▶ _EXERCISE DETAILS_: When you find the line with "The height and width of the screenshot is (1913, 1354)." among the records below, reproduce it and each line after it exactly, ending with the line with "What are the".

*** THE INPUT ***

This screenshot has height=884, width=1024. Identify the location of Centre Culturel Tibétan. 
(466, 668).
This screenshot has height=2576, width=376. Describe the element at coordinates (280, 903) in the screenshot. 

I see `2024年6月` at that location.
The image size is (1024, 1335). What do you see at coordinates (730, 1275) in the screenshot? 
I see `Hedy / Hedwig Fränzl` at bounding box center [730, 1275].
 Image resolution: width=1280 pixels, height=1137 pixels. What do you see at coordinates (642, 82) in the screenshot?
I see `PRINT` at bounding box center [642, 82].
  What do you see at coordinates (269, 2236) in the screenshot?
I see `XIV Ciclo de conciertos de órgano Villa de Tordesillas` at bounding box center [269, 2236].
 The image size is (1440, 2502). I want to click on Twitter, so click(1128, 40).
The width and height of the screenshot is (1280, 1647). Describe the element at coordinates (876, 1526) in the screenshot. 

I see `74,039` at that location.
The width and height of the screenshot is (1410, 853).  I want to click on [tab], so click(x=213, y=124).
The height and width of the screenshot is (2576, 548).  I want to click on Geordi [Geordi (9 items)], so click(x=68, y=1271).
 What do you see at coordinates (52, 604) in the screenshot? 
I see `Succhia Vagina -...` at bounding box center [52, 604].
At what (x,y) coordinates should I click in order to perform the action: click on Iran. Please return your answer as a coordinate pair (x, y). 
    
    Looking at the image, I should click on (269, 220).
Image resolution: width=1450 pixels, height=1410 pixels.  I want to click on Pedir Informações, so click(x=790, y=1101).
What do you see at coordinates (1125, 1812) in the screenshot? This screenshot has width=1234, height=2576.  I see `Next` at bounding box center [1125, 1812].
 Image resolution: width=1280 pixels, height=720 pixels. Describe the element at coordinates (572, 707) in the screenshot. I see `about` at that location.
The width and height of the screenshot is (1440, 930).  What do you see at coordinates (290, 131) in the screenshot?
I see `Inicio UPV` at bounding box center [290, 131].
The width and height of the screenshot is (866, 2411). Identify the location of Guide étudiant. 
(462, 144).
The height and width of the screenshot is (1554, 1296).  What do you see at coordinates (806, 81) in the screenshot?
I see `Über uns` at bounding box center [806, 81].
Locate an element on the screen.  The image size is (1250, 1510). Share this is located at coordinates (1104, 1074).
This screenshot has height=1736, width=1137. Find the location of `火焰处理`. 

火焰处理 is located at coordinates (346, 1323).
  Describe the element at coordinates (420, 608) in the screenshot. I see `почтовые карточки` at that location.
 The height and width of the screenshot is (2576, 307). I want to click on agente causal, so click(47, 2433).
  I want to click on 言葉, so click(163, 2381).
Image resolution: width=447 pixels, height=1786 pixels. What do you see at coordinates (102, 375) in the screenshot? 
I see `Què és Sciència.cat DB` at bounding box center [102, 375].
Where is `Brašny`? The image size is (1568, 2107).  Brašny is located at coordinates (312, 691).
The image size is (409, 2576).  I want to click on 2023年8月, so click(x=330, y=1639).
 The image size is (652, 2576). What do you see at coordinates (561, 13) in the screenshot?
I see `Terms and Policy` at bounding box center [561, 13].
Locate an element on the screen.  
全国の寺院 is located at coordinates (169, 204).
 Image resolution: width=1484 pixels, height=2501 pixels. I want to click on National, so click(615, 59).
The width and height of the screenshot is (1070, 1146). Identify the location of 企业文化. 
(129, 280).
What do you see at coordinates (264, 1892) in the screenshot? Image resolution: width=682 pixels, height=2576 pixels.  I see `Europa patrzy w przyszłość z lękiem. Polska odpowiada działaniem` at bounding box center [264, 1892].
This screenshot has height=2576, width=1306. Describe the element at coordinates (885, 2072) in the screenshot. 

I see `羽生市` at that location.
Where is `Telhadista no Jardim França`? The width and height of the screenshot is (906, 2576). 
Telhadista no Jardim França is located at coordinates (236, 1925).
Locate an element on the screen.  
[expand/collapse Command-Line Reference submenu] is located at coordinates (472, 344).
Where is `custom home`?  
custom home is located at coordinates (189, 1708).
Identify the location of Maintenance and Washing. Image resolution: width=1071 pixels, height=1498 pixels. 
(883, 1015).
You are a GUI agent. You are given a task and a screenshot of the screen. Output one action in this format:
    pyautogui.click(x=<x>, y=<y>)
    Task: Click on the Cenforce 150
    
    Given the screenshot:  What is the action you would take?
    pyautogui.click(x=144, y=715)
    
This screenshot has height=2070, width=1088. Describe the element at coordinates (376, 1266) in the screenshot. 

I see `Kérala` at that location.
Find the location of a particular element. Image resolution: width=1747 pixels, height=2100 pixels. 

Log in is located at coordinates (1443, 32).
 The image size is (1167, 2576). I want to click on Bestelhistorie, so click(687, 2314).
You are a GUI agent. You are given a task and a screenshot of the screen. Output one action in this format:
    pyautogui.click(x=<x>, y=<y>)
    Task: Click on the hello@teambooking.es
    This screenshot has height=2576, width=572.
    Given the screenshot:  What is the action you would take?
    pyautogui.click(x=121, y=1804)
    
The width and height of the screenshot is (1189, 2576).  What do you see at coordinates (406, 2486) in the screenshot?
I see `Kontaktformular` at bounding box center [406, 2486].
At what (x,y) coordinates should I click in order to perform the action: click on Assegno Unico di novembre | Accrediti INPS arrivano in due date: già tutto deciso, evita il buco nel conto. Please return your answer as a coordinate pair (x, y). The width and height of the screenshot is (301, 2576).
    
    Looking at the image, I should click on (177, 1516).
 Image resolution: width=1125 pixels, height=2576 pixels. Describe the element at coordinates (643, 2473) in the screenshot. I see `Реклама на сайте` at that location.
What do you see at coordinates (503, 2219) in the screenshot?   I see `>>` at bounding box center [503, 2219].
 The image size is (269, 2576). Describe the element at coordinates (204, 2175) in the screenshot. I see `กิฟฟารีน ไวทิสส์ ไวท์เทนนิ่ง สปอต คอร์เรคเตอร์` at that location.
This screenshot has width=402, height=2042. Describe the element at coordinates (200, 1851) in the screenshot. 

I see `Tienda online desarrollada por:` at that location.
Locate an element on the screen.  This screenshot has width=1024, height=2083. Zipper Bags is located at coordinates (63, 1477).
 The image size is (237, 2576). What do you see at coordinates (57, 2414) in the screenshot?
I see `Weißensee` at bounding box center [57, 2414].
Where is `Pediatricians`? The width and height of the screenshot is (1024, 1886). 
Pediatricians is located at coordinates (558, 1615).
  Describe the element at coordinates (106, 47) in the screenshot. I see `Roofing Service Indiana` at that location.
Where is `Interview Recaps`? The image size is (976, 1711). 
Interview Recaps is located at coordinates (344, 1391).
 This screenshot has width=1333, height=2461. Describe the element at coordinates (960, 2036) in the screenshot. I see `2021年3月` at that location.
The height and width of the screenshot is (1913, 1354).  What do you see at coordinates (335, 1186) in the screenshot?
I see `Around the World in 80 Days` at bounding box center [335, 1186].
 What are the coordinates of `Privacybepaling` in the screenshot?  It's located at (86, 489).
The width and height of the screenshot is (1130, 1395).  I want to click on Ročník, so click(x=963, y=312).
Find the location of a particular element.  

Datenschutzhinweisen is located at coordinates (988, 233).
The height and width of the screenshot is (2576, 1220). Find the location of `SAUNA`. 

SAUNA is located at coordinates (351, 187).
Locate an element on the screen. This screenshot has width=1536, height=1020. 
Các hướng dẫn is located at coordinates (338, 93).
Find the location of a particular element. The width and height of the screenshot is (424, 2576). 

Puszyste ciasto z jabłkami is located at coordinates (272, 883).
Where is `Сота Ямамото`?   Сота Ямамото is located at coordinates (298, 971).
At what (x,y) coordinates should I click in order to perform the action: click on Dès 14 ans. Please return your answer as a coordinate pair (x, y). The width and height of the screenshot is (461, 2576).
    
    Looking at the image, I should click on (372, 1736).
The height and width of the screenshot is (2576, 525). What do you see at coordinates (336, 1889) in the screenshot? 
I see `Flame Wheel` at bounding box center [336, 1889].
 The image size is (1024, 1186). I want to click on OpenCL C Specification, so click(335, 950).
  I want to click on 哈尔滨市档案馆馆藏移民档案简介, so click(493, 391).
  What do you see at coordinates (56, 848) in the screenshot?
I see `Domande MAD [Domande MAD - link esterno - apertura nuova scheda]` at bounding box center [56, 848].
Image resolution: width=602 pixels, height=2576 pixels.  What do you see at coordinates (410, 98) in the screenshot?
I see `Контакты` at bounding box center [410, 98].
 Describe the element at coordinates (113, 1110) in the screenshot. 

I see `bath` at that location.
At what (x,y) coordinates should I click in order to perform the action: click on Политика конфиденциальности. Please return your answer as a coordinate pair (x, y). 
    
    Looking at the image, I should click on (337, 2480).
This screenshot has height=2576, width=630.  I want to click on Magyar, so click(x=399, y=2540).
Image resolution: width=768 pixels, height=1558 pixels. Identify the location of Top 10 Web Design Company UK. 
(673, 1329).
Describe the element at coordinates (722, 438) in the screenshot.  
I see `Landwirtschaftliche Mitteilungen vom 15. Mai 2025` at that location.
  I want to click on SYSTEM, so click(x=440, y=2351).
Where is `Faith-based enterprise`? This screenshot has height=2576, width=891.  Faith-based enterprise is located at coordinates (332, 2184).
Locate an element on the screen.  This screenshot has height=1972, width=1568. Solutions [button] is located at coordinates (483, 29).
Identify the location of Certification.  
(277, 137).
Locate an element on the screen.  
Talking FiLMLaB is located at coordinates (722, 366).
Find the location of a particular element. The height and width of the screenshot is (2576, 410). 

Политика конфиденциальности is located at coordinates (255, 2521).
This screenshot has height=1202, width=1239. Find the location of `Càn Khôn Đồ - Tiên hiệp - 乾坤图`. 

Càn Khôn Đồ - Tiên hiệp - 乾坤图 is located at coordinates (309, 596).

*** End of THE INPUT ***

▶ _REPLY TO THE EXERCISE_:
The height and width of the screenshot is (1913, 1354).  What do you see at coordinates (335, 1186) in the screenshot?
I see `Around the World in 80 Days` at bounding box center [335, 1186].
 What are the coordinates of `Privacybepaling` in the screenshot?  It's located at (86, 489).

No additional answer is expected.